Crates.io | hypernonsense |
lib.rs | hypernonsense |
version | 2.2.0 |
source | src |
created_at | 2019-02-12 23:58:32.008369 |
updated_at | 2023-02-15 16:49:17.49052 |
description | Using Locality Sensitive hashing to find the nearest points to a query point in extremely high dimensional space. |
homepage | |
repository | https://github.com/martindevans/hypernonsense |
max_upload_size | |
id | 114432 |
size | 22,611 |
An implementation of Locality Sensitive hashing with random projection.
Locality sensitive hashing allows you to query a very large set of points in extremely high dimensional space to find the nearest points to a query point.
This is useful when working with word vectors where the cosine distance between words is the similarity of those words. You can use a hypernonsense to find the most similar words to a given point in word space.
Hypernonsense contains two types of index. The basic hyperindex
is very fast to generate results but is fairly inaccurate. The multiindex
contains more than one hyperindex
and aggregates the results to improve accuracy.
// We're working in 300 dimensional space
const dimension : usize = 300;
// How many planes should the space be split by. More planes increases speed but decreases accuracy
// A good starting value is: 2 ^ planes * 10 == number of points
const planes : u8 = 10;
// Create the index
let mut index = HyperIndex::new(dimension, planes, &mut thread_rng());
// Populate the index with random data
let mut rng = thread_rng();
for key in 0..10000usize {
// Generate a random vector
let v = random_unit_vector(dimension, &mut rng);
// The `key` can be any type - When you query the hyperindex you will get back a set of keys. In this case we'll just use the index.
index.add((key, v));
}
// Find approximately the nearest vectors to a random query vector. The key we used was `usize` so we get back a `Vec<usize>`
let result : Option<&Vec<usize>> = index.group(random_unit_vector(dimension, &mut rng));
Results from the hyperindex
will be very fast to retrieve (it's O(planes)
). However the quality of results will be very poor, points are prearranged into groups and any points which happen to lie near to one of the hyperplanes will not retrieve all of the closest points. When querying from a hyperindex
it will return a reference to the internals of the index, which is a Vec
of (approximately) the nearest keys in an arbitrary order.
// We're working in 300 dimensional space
const dimension : usize = 300;
// How many sub-indices should there be. More indices increases accuracy, but decreases speed and increases memory consumption.
const indices : u8 = 10
// How many planes should the space be split by. More planes increases speed but decreases accuracy
// A good starting value is: 2 ^ planes * 10 == number of points
const planes : u8 = 10;
// Create the index
let mut index = MultiIndex::new(dimension, 10, 10, &mut thread_rng());
// Populate index
// ...exactly the same as the hyperindex example
// Find the approximately nearest vectors to a random query vector. The key we used was `usize` so we get back a `Vec<DistanceNode<usize>>`
// This requires us to supply the number of points we want and a distance metric to choose them by
const nearest_count : usize = 100;
let result : Vec<DistanceNode<i32>> = index.nearest(&random_unit_vector(dimension, &mut rng), nearest_count, |point, key| {
return distance(point, get_vector_by_key(key));
});
The multiindex
solves the poor quality of results from a single hyperindex
by querying multiple hyperindex
instances simultaneously and aggregating their results together. This allows you to directly trade off speed to accuracy by increasing the indices
count. When querying from a multiindex
you can specify the number of items to retrieve (100
in this example) and the distance metric to order them by.
When using this you must be aware that it is a probabilistic data structure - results that it returns are approximately correct. You should experiment with the two parameters until you achieve a level of speed and accuracy that you are happy with.
The hyperindex
is split into regions of space between the random hyperplanes it generates, when you query the index you simply get back a list of points in the same region.
If you don't have very many hyperplanes you will get back very large result sets and the index isn't really helping you. The limit of this is zero hyperplanes, in which case every query will return the entire set!
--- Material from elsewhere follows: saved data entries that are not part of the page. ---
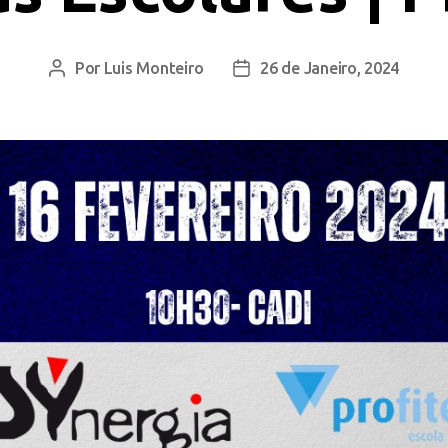
Por
Luis Monteiro
26 de Janeiro, 2024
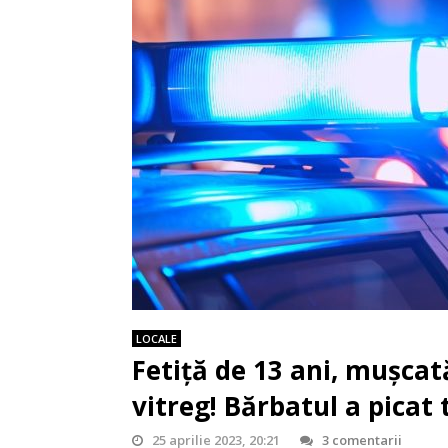
LOCALE
Fetiță de 13 ani, mușcat
vitreg! Bărbatul a picat 
25 aprilie 2023, 20:21
3 comentarii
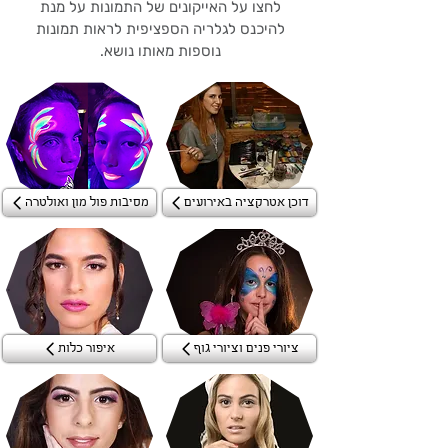
לחצו על האייקונים של התמונות על מנת
להיכנס לגלריה הספציפית לראות תמונות
נוספות מאותו נושא.
דוכן אטרקציה באירועים
מסיבות פול מון ואולטרה
ציורי פנים וציורי גוף
איפור כלות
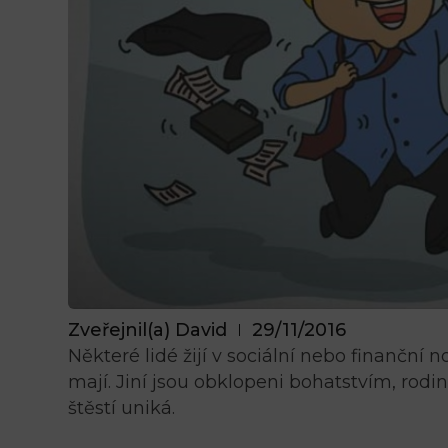
Zveřejnil(a)
David
29/11/2016
Některé lidé žijí v sociální nebo finanční n
mají. Jiní jsou obklopeni bohatstvím, rodi
štěstí uniká.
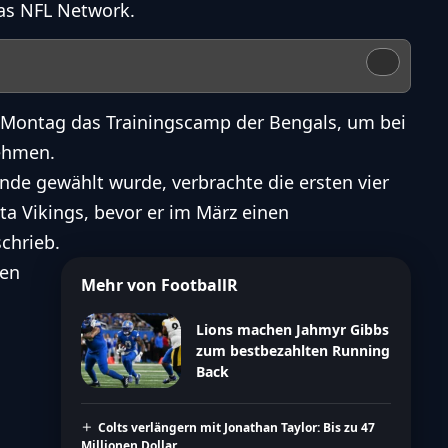
as NFL Network.
m Montag das Trainingscamp der Bengals, um bei
nehmen.
unde gewählt wurde, verbrachte die ersten vier
ta Vikings, bevor er im März einen
schrieb.
den
Mehr von FootballR
Lions machen Jahmyr Gibbs
zum bestbezahlten Running
Back
Colts verlängern mit Jonathan Taylor: Bis zu 47
Millionen Dollar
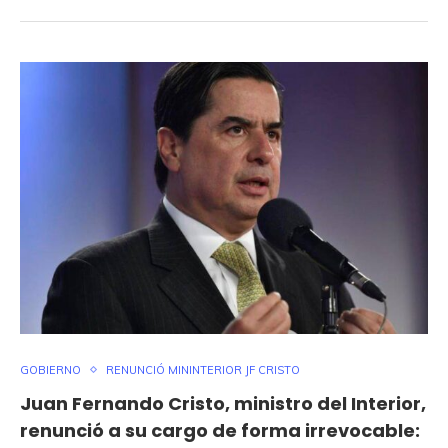
GOBIERNO
RENUNCIÓ MININTERIOR JF CRISTO
Juan Fernando Cristo, ministro del Interior,
renunció a su cargo de forma irrevocable:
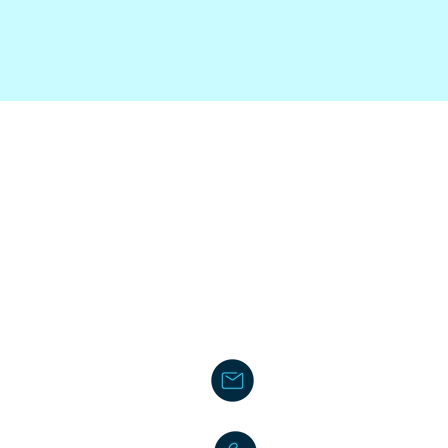
Contact
kenzo.fcoach@gmail.com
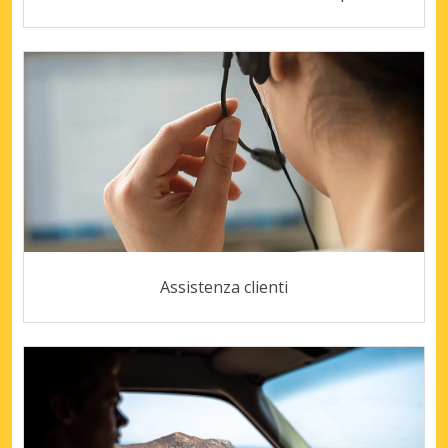
Assistenza clienti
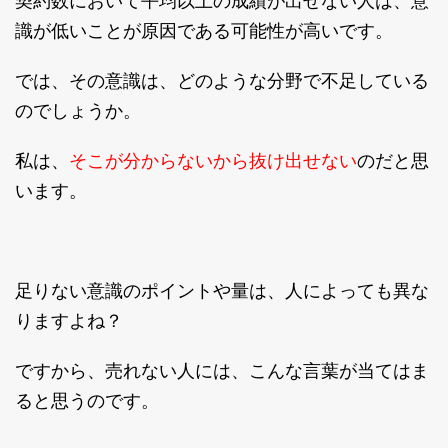
意
契約数において平均以上の成績が出せない人は、
識が低いことが原因である可能性が高いです。
では、その意識は、どのような分野で不足している
のでしょうか。
そこが分からないから抜け出せない
私は、
のだと思
います。
足りない意識のポイントや量は、人によっても異な
りますよね？
ですから、売れない人には、こんな言葉が当てはま
ると思うのです。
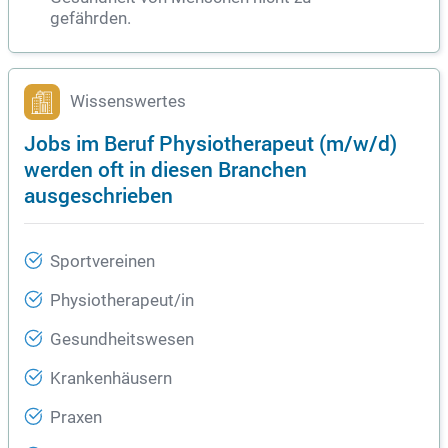
gefährden.
Wissenswertes
Jobs im Beruf Physiotherapeut (m/w/d)
werden oft in diesen Branchen
ausgeschrieben
Sportvereinen
Physiotherapeut/in
Gesundheitswesen
Krankenhäusern
Praxen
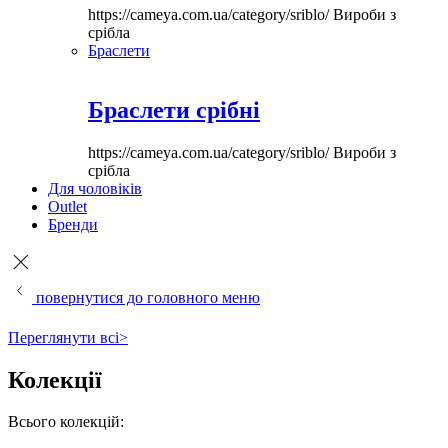
https://cameya.com.ua/category/sriblo/
Вироби з
срібла
Браслети
Браслети срібні
https://cameya.com.ua/category/sriblo/
Вироби з
срібла
Для чоловіків
Outlet
Бренди
повернутися до головного меню
Переглянути всі>
Колекції
Всього колекцій:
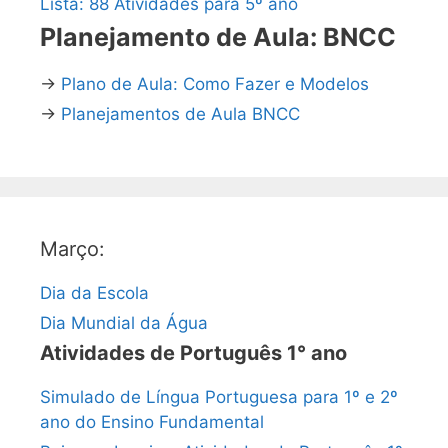
Lista: 88 Atividades para 5º ano
Planejamento de Aula: BNCC
→
Plano de Aula: Como Fazer e Modelos
→
Planejamentos de Aula BNCC
Março:
Dia da Escola
Dia Mundial da Água
Atividades de Português 1° ano
Simulado de Língua Portuguesa para 1º e 2º
ano do Ensino Fundamental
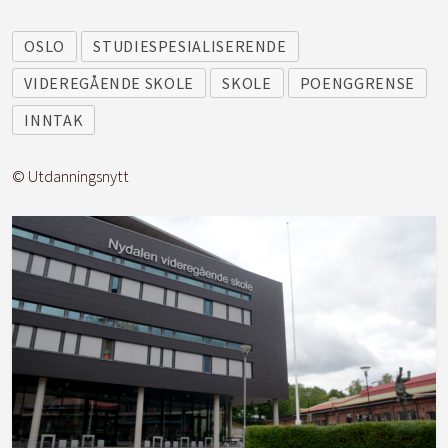
OSLO
STUDIESPESIALISERENDE
VIDEREGÅENDE SKOLE
SKOLE
POENGGRENSE
INNTAK
© Utdanningsnytt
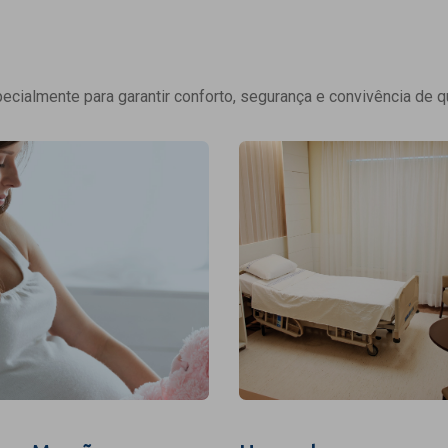
cialmente para garantir conforto, segurança e convivência de q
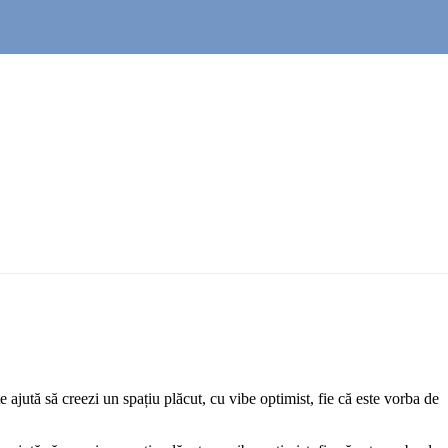
ajută să creezi un spațiu plăcut, cu vibe optimist, fie că este vorba de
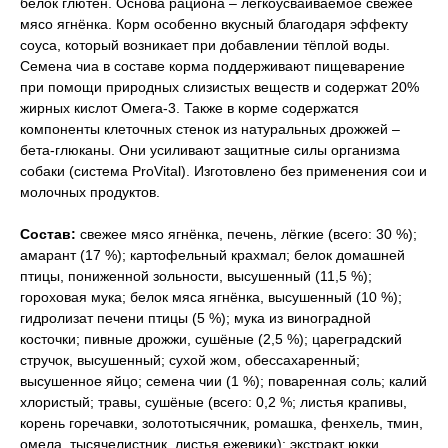
белок глютен. Основа рациона – легкоусваиваемое свежее
мясо ягнёнка. Корм особенно вкусный благодаря эффекту
соуса, который возникает при добавлении тёплой воды.
Семена чиа в составе корма поддерживают пищеварение
при помощи природных слизистых веществ и содержат 20%
жирных кислот Омега-3. Также в корме содержатся
компоненты клеточных стенок из натуральных дрожжей –
бета-глюканы. Они усиливают защитные силы организма
собаки (система ProVital). Изготовлено без применения сои и
молочных продуктов.
Состав:
свежее мясо ягнёнка, печень, лёгкие (всего: 30 %);
амарант (17 %); картофельный крахмал; белок домашней
птицы, пониженной зольности, высушенный (11,5 %);
гороховая мука; белок мяса ягнёнка, высушенный (10 %);
гидролизат печени птицы (5 %); мука из виноградной
косточки; пивные дрожжи, сушёные (2,5 %); цареградский
стручок, высушенный; сухой жом, обессахаренный;
высушенное яйцо; cемена чии (1 %); поваренная соль; калий
хлористый; травы, сушёные (всего: 0,2 %; листья крапивы,
корень горечавки, золототысячник, ромашка, фенхель, тмин,
омела, тысячелистник, листья ежевики); экстракт юкки.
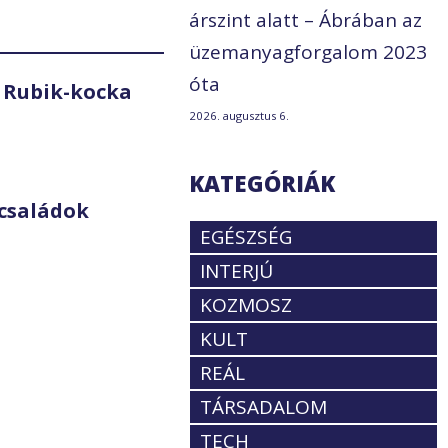
árszint alatt – Ábrában az
üzemanyagforgalom 2023
óta
 Rubik-kocka
2026. augusztus 6.
KATEGÓRIÁK
családok
EGÉSZSÉG
INTERJÚ
KOZMOSZ
KULT
REÁL
TÁRSADALOM
TECH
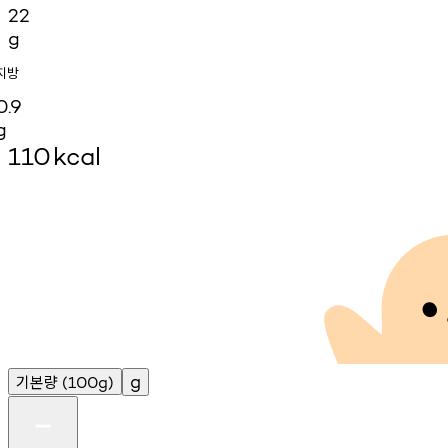
22
g
지방
0.9
g
110
kcal
기본량
g
(100g)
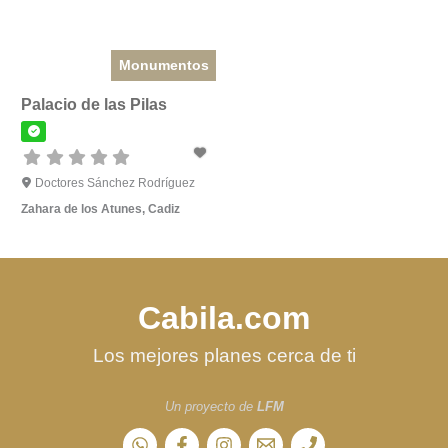
Monumentos
Palacio de las Pilas
Doctores Sánchez Rodríguez
Zahara de los Atunes
,
Cadiz
Cabila.com
Los mejores planes cerca de ti
Un proyecto de
LFM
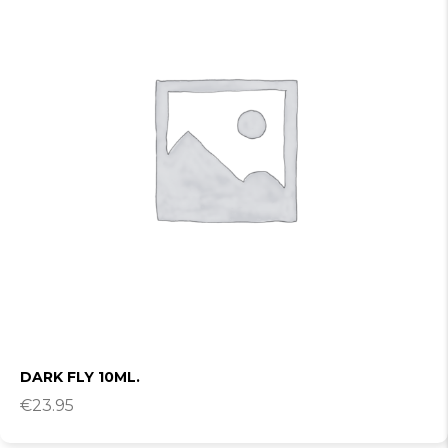
DARK FLY 10ML.
€
23.95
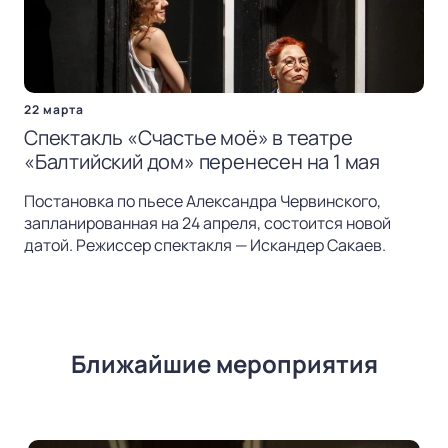
22 марта
Спектакль «Счастье моё» в театре
«Балтийский дом» перенесен на 1 мая
Постановка по пьесе Александра Червинского,
запланированная на 24 апреля, состоится новой
датой. Режиссер спектакля — Искандер Сакаев.
Ближайшие мероприятия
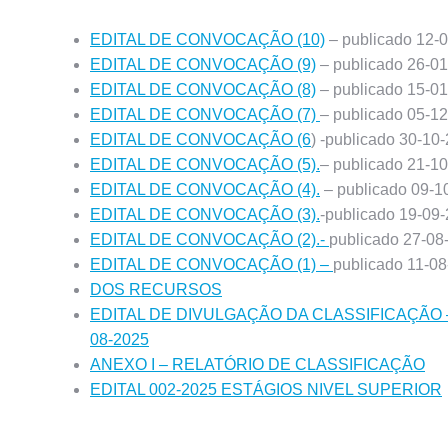
EDITAL DE CONVOCAÇÃO (10)
– publicado 12-
EDITAL DE CONVOCAÇÃO (9)
– publicado 26-0
EDITAL DE CONVOCAÇÃO (8)
– publicado 15-0
EDITAL DE CONVOCAÇÃO (7)
– publicado 05-1
EDITAL DE CONVOCAÇÃO (6
) -publicado 30-10
EDITAL DE CONVOCAÇÃO (5).
– publicado 21-1
EDITAL DE CONVOCAÇÃO (4).
– publicado 09-1
EDITAL DE CONVOCAÇÃO (3).
-publicado 19-09
EDITAL DE CONVOCAÇÃO (2).-
publicado 27-08
EDITAL DE CONVOCAÇÃO (1) –
publicado 11-0
DOS RECURSOS
EDITAL DE DIVULGAÇÃO DA CLASSIFICAÇÃO –
08-2025
ANEXO I – RELATÓRIO DE CLASSIFICAÇÃO
EDITAL 002-2025 ESTÁGIOS NIVEL SUPERIOR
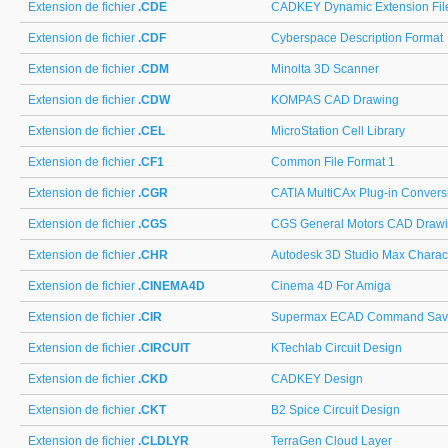
Extension de fichier
.CDE
CADKEY Dynamic Extension Fil
Extension de fichier
.CDF
Cyberspace Description Format
Extension de fichier
.CDM
Minolta 3D Scanner
Extension de fichier
.CDW
KOMPAS CAD Drawing
Extension de fichier
.CEL
MicroStation Cell Library
Extension de fichier
.CF1
Common File Format 1
Extension de fichier
.CGR
CATIA MultiCAx Plug-in Convers
Extension de fichier
.CGS
CGS General Motors CAD Draw
Extension de fichier
.CHR
Autodesk 3D Studio Max Charac
Extension de fichier
.CINEMA4D
Cinema 4D For Amiga
Extension de fichier
.CIR
Supermax ECAD Command Sav
Extension de fichier
.CIRCUIT
KTechlab Circuit Design
Extension de fichier
.CKD
CADKEY Design
Extension de fichier
.CKT
B2 Spice Circuit Design
Extension de fichier
.CLDLYR
TerraGen Cloud Layer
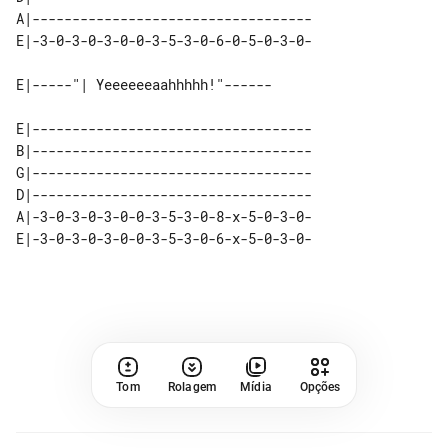
A|-----------------------------------

E|-----------------------------------

B|-----------------------------------

G|-----------------------------------

D|-----------------------------------

A|-3-0-3-0-3-0-0-3-5-3-0-8-x-5-0-3-0-

Tom
Rolagem
Mídia
Opções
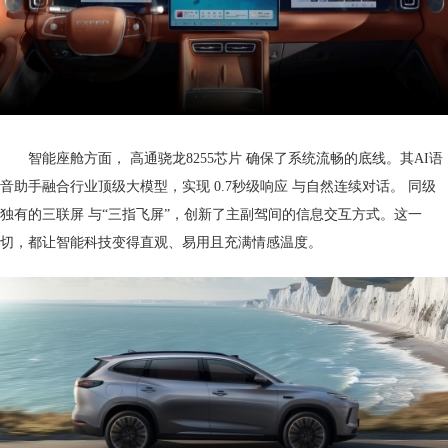
智能座舱方面， 高通骁龙8255芯片 确保了系统流畅的底线。其AI语
音助手融合行业顶级大模型，实现 0.7秒级响应 与自然连续对话。 同级
独有的三联屏 与“三指飞屏”，创新了主副驾间的信息交互方式。这一
切，都让智能科技变得直观、易用且充满情感温度。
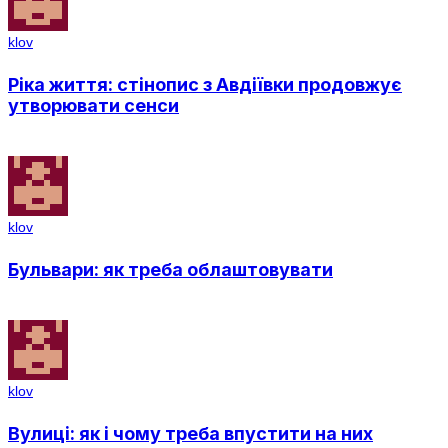
klov
Ріка життя: стінопис з Авдіївки продовжує
утворювати сенси
klov
Бульвари: як треба облаштовувати
klov
Вулиці: як і чому треба впустити на них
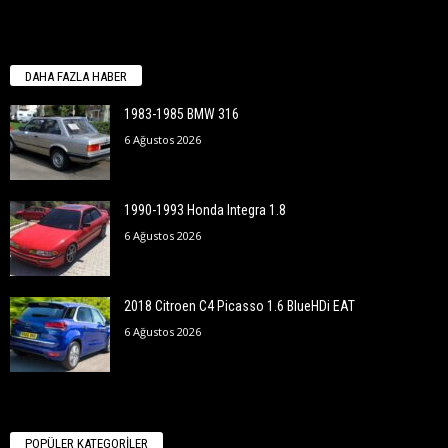
DAHA FAZLA HABER
1983-1985 BMW 316
6 Ağustos 2026
1990-1993 Honda Integra 1.8
6 Ağustos 2026
2018 Citroen C4 Picasso 1.6 BlueHDi EAT
6 Ağustos 2026
POPÜLER KATEGORİLER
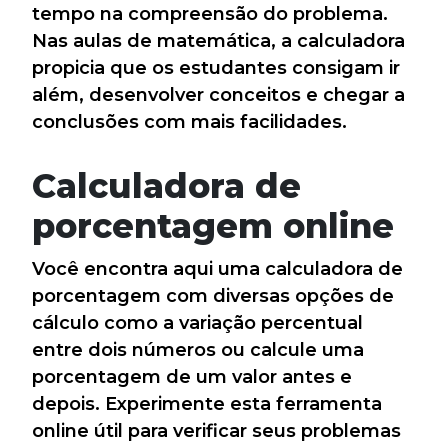
tempo na compreensão do problema.
Nas aulas de matemática, a calculadora
propicia que os estudantes consigam ir
além, desenvolver conceitos e chegar a
conclusões com mais facilidades.
Calculadora de
porcentagem online
Você encontra aqui uma calculadora de
porcentagem com diversas opções de
cálculo como a variação percentual
entre dois números ou calcule uma
porcentagem de um valor antes e
depois. Experimente esta ferramenta
online útil para verificar seus problemas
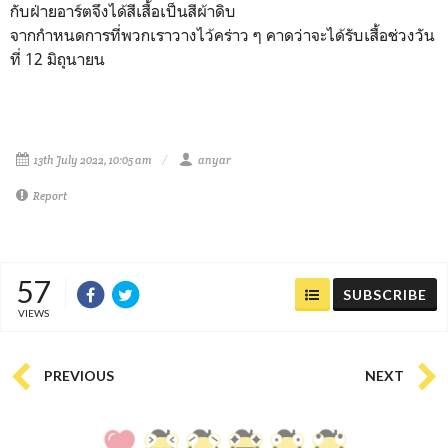
กับฝ่ายอาร์ตจึงได้สีเสื้อเป็นสีผ้าดิบ
จากกำหนดการที่พวกเราวางไว้คร่าว ๆ คาดว่าจะได้รับเสื้อช่วงวัน
ที่
12
มิถุนายน
13th July 2022, 10:05 am
anyar
Report
57
SUBSCRIBE
VIEWS
PREVIOUS
NEXT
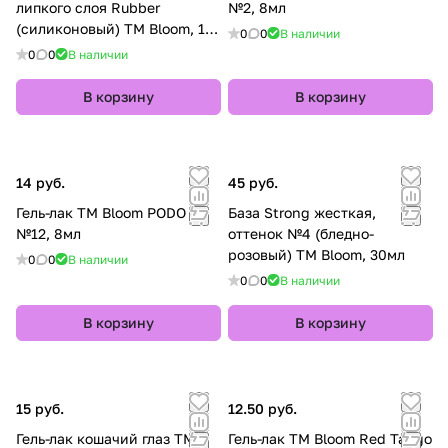
липкого слоя Rubber
№2, 8мл
(силиконовый) TM Bloom, 15
0
0
В наличии
мл
0
0
В наличии
В корзину
В корзину
14 руб.
45 руб.
Гель-лак TM Bloom PODO
База Strong жесткая,
№12, 8мл
оттенок №4 (бледно-
розовый) TM Bloom, 30мл
0
0
В наличии
0
0
В наличии
В корзину
В корзину
15 руб.
12.50 руб.
Гель-лак кошачий глаз TM
Гель-лак TM Bloom Red Tango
If you have too many hyperplanes each group will have a very small number of points in it and the quality of results will suffer as it becomes increasingly likely that the correct answer will have been classified into a different group. Once 2 ^ planes >= data_points
it is likely that every point will be in a group on it's own and the index is almost useless.
The multiindex
contains multiple hyperindex
instances each split with the same number of planes, but with different (randomised) plane orientations. When you query the multiindex
it queries all the sub-indices and merges the results together. This approach increases the accuracy of the query by taking the best results (according to the distance metric) from each sub query. Increasing the sub index count increases memory consumption and query time.
If you don't have very many sub-indices you will basically just be querying a hyperindex
and the distance metric will be useless.